Search the data below for the word "chart" and report how many lines contain it, with no added words.

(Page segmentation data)
# # # # #

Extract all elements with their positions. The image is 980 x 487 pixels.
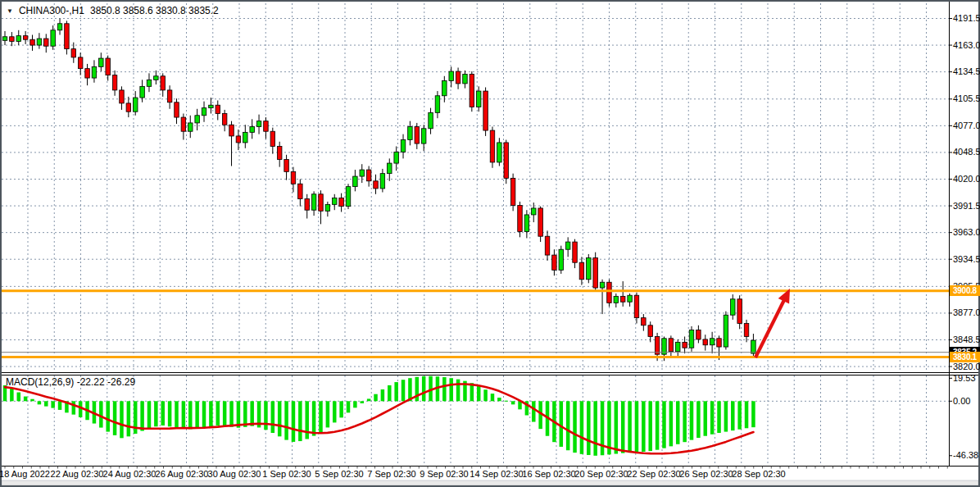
price-axis-label: 4191.5: [953, 13, 980, 23]
support-price-badge: 3830.1: [950, 352, 980, 362]
time-axis-label: 1 Sep 02:30: [262, 469, 311, 479]
macd-axis-label: 0.00: [953, 396, 970, 406]
macd-axis-label: 19.53: [953, 373, 976, 383]
price-axis-label: 4077.0: [953, 121, 980, 130]
price-axis-label: 3848.5: [953, 335, 980, 344]
time-axis-label: 9 Sep 02:30: [420, 469, 468, 479]
macd-indicator-label: MACD(12,26,9) -22.22 -26.29: [6, 376, 135, 388]
macd-signal-line: [5, 385, 753, 454]
price-axis-label: 4163.0: [953, 40, 980, 50]
time-axis-label: 22 Sep 02:30: [627, 469, 680, 479]
time-axis-label: 20 Sep 02:30: [574, 469, 628, 479]
time-axis-label: 24 Aug 02:30: [103, 469, 157, 479]
price-chart-canvas[interactable]: [0, 0, 980, 487]
price-axis-label: 4020.0: [953, 174, 980, 184]
time-axis-label: 28 Sep 02:30: [732, 469, 785, 479]
horizontal-level-lines[interactable]: [2, 291, 949, 357]
price-axis-label: 4134.5: [953, 66, 980, 76]
price-axis-label: 3820.0: [953, 362, 980, 371]
grid-lines: [2, 3, 949, 466]
price-axis-label: 3877.0: [953, 307, 980, 317]
time-axis-label: 5 Sep 02:30: [315, 469, 363, 479]
candlesticks: [2, 19, 755, 362]
symbol-dropdown-icon[interactable]: ▼: [7, 7, 13, 15]
time-axis-label: 14 Sep 02:30: [470, 469, 523, 479]
time-axis-label: 26 Sep 02:30: [679, 469, 733, 479]
price-axis-label: 3963.0: [953, 227, 980, 237]
time-axis-label: 26 Aug 02:30: [156, 469, 209, 479]
time-axis-label: 7 Sep 02:30: [367, 469, 415, 479]
price-axis-label: 4105.5: [953, 93, 980, 103]
time-axis-label: 22 Aug 02:30: [51, 469, 104, 479]
time-axis-label: 30 Aug 02:30: [208, 469, 261, 479]
time-axis-label: 18 Aug 2022: [0, 469, 50, 479]
price-axis-label: 3991.5: [953, 201, 980, 211]
time-axis-label: 16 Sep 02:30: [522, 469, 575, 479]
trading-terminal-window: ▼ CHINA300-,H1 3850.8 3858.6 3830.8 3835…: [0, 0, 980, 487]
macd-axis-label: -46.38: [953, 450, 978, 460]
resistance-price-badge: 3900.8: [950, 285, 980, 296]
ohlc-values: 3850.8 3858.6 3830.8 3835.2: [90, 5, 219, 16]
price-axis-label: 4048.5: [953, 147, 980, 157]
trend-arrow-annotation[interactable]: [755, 289, 790, 357]
chart-legend: ▼ CHINA300-,H1 3850.8 3858.6 3830.8 3835…: [7, 5, 219, 16]
price-axis-label: 3934.5: [953, 254, 980, 264]
symbol-title: CHINA300-,H1: [19, 5, 84, 16]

# # # # #

→ **Response**: 2